The challenge for APC’s new project is that the organization needs to demonstrate a stream of funding for the respite care site and a stream of funding for the senior housing.
“GSA owns the property, and they agreed to an early transfer of the respite center site, followed by the senior housing site,” Biggs says. “But HHS says we need to provide all of this in one package, with a signed commitment letter from every funder. Some of our funding comes through LIHTC credits, so we can’t get past this. There’s no one single funder who would plop down 100 percent of the financing for this [project].”
Knowing that elderly homeless people suffer while APC awaits approvals frustrates Biggs. Still, he says, the Title V program is well worth it, especially in high-cost locations such as the Bay Area.
“There would be no way to buy the land on Alameda Point without this program,” Biggs says.
Advice for accessing Title V
Biggs says that developers who work with the Title V program have overcome the challenges that it poses.

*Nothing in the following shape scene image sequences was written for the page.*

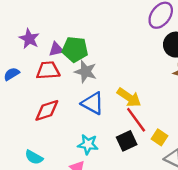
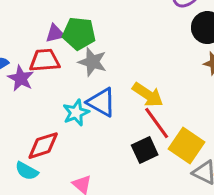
purple star: (29, 39) -> (21, 78), moved
red diamond: (47, 110) -> (43, 146), moved
yellow square: (160, 137) -> (187, 146), size x1.6
cyan star: (88, 144) -> (76, 113), moved, turned -30

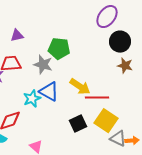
purple triangle: (55, 33) -> (17, 36), moved
green pentagon: (79, 33) -> (59, 49), moved
red line: (157, 123) -> (97, 98), moved, turned -55

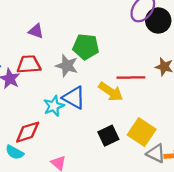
purple triangle: (17, 36) -> (36, 31), turned 32
black circle: (120, 42) -> (158, 20), moved
red line: (97, 98) -> (131, 77), moved

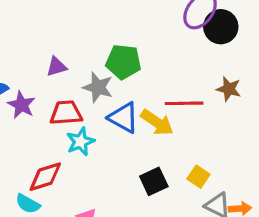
purple triangle: (36, 31) -> (56, 67), moved, turned -35
red trapezoid: (29, 64) -> (66, 113), moved
blue triangle: (74, 98) -> (123, 118), moved
yellow square: (142, 132) -> (198, 177), size x0.6

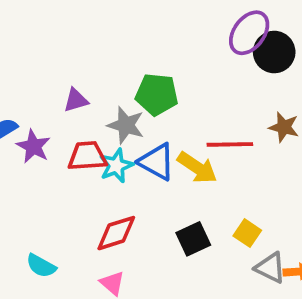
cyan star: (80, 142) -> (116, 166), moved
red diamond: (45, 177) -> (116, 233), moved

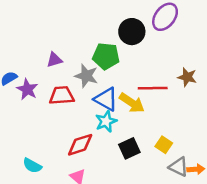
black circle: (274, 52) -> (132, 32), moved
cyan star: (116, 166) -> (106, 121), moved

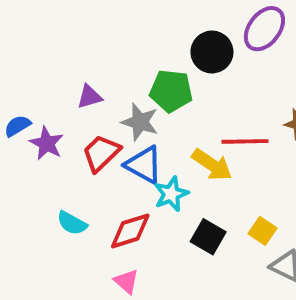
red trapezoid: (62, 95) -> (101, 153), turned -40
blue triangle: (106, 99) -> (144, 165), moved
black square: (129, 148) -> (208, 237), turned -35
cyan semicircle: (32, 166) -> (72, 223), moved

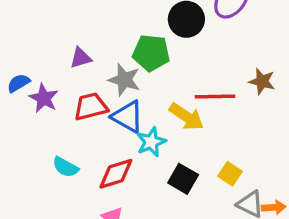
red trapezoid: (101, 153) -> (91, 107), turned 30

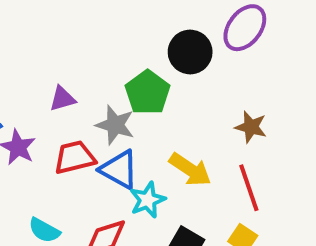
green pentagon: (151, 53) -> (148, 93), turned 30
brown star: (262, 81) -> (251, 127), moved
red line: (215, 97) -> (249, 188), moved, turned 72

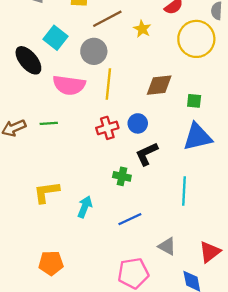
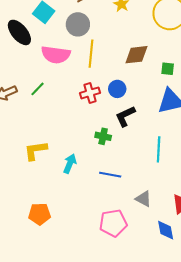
green line: (49, 123) -> (38, 89), turned -42
blue line: (130, 219) -> (110, 175), turned 35

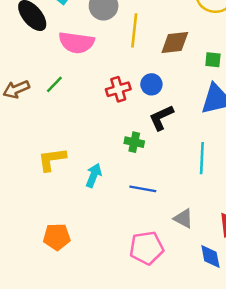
yellow line: (91, 54) -> (134, 30), moved

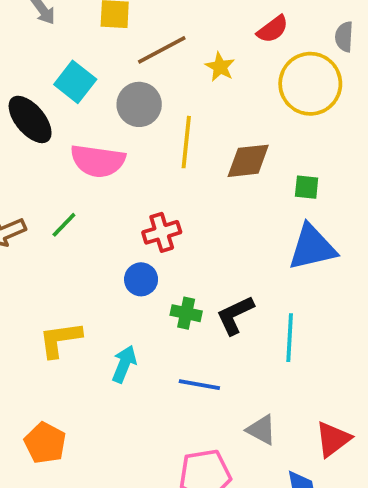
blue circle: (151, 84) -> (141, 279), moved
black L-shape: (161, 118) -> (235, 315), moved
orange pentagon: (57, 237) -> (45, 443), moved, turned 30

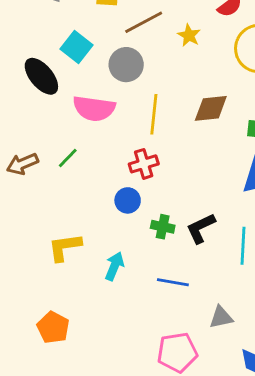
yellow line: (186, 142) -> (154, 114), moved
gray triangle: (261, 430) -> (221, 317), turned -40

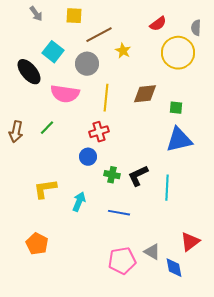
yellow star: (189, 35) -> (123, 51), moved
brown arrow: (22, 164) -> (16, 132), turned -55
gray triangle: (221, 317) -> (152, 252), moved, turned 42

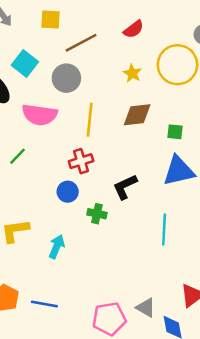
red semicircle: (158, 24) -> (134, 29), moved
yellow star: (123, 51) -> (132, 73), moved
black L-shape: (138, 176) -> (125, 187), moved
blue line: (119, 213) -> (44, 304), moved

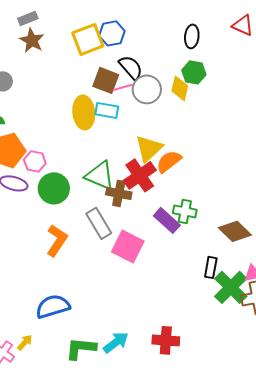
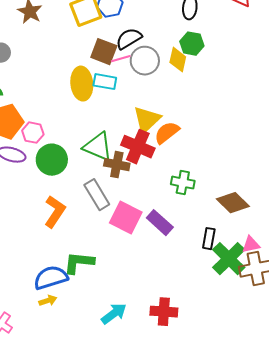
black semicircle: (131, 67) -> (129, 39), turned -80
red cross: (140, 175) -> (138, 147), turned -32
purple rectangle: (167, 220) -> (160, 223), moved
yellow arrow: (25, 342) -> (48, 301), moved, turned 30
green L-shape: (81, 348) -> (79, 263), moved

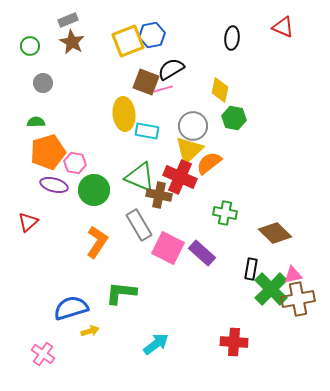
green hexagon: (192, 44) -> (234, 118), moved
gray circle: (145, 61) -> (193, 126), moved
cyan rectangle: (105, 82) -> (147, 131), moved
blue semicircle: (51, 278) -> (71, 308), moved
red cross: (164, 312) -> (234, 342), moved

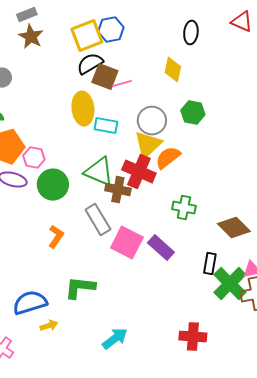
black semicircle: (171, 69) -> (90, 64), moved
yellow diamond: (220, 90) -> (173, 70), moved
orange L-shape: (97, 242) -> (56, 237), size x0.7

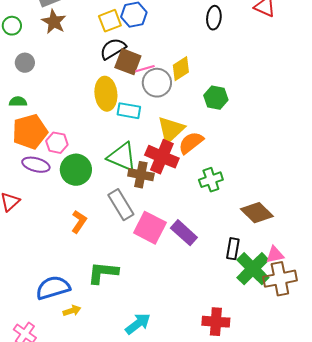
yellow square: (87, 36) -> (110, 21), size x0.7
yellow diamond: (173, 70) -> (181, 69), moved, turned 45
gray circle: (152, 121) -> (157, 83), moved
green cross: (184, 208) -> (211, 180), moved, turned -30

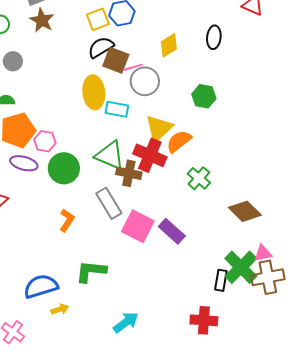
black ellipse: (214, 18) -> (214, 37), moved
yellow diamond: (181, 69) -> (169, 45), moved
green cross: (211, 180) -> (199, 178), turned -30
black rectangle: (233, 249) -> (221, 280), moved

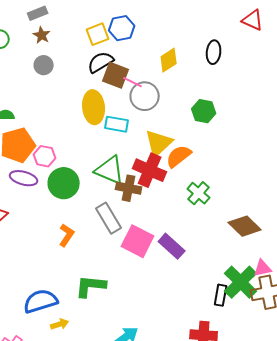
brown star: (42, 20) -> (42, 35), size x0.7
gray circle: (13, 61) -> (44, 65), moved
pink line: (133, 67) -> (133, 82), turned 42

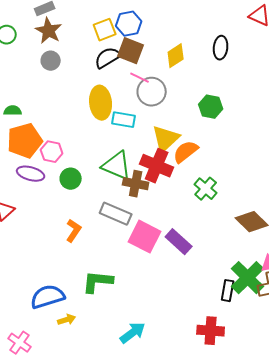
brown star: (42, 35) -> (49, 31), size x1.5
brown square: (116, 75) -> (131, 51), moved
green circle: (64, 183) -> (71, 179), size x0.7
gray rectangle: (109, 218) -> (116, 214), turned -36

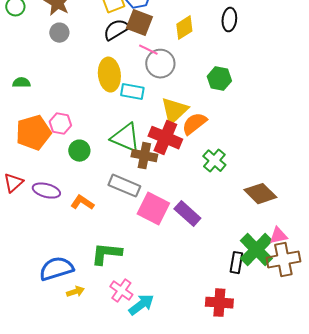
orange pentagon: (25, 141) -> (33, 133), moved
purple ellipse: (31, 174) -> (46, 191), moved
orange L-shape: (74, 231) -> (82, 203), turned -90
pink cross: (20, 343) -> (121, 291), moved

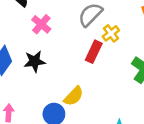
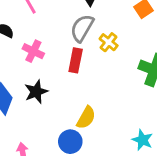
red rectangle: (94, 52) -> (76, 60), moved

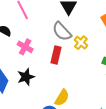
gray semicircle: (82, 28) -> (62, 31), turned -75

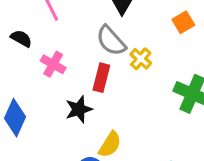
black star: (26, 77) -> (79, 109), moved

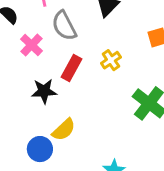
gray semicircle: (111, 41) -> (64, 26), moved

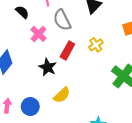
black star: (44, 91) -> (48, 67), turned 30
blue circle: (40, 149) -> (30, 106), moved

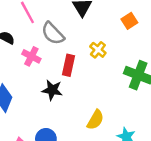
yellow semicircle: (62, 95) -> (95, 120), moved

“Developers should have confidence that changes in the policy will come, especially with the support of the Biden administration and the national focus on the homeless crisis that the pandemic brought to everyone’s attention,” Biggs says.
Even though Father Bill’s and MainSpring successfully used Title V for the new Housing Resource Center, Yazwinski says meeting some of the timelines of the program was difficult.
“We had to have all our funding in place within the first year after we signed our lease, and we have three years to be operational,” he says. “We’re simultaneously doing renovations on the old National Guard building and building new housing on the site to meet the fall 2024 deadline.”
The nonprofit needed to generate the political will for the project and address zoning issues, along with NIMBYism (not in my backyard).
“The site is part of a VA campus, which was key to making it easier to get approval,” he says.
Not in my backyard
Alameda Point confronted NIMBYism, too. Its backers faced a lawsuit and a ballot measure before getting community support.
“We did lots of outreach to address opposition before we could get approvals,” Biggs says.
But Shoemaker says he wouldn’t pursue another Title V project under its current limitations.
“The work of building permanent supportive housing is so hard already,” Shoemaker says. “But free land isn’t free when you have to work this hard to access it.”
For other developers, Shoemaker suggests proceeding with “open eyes.”
“Make sure you have a strong story, with municipal support and support from your congressperson and senator,” Shoemaker says. “Get your local government to be your backstop for financing partners to share the risk.”
If another federal property became available, Yazwinski says he would apply again.
“Developing affordable housing, in general, is really hard, and building permanent supportive housing is almost impossible; then you add in the timelines of the Title V program, and I can see why very few surplus properties end up serving homeless people,” Yazwinski says. “Even though it took years, though, getting free property is worth it.”
MICHELE LERNER is a freelance writer, editor, and author covering real estate, personal finance, and business topics for such publications as the Washington Post, USA Today, and others.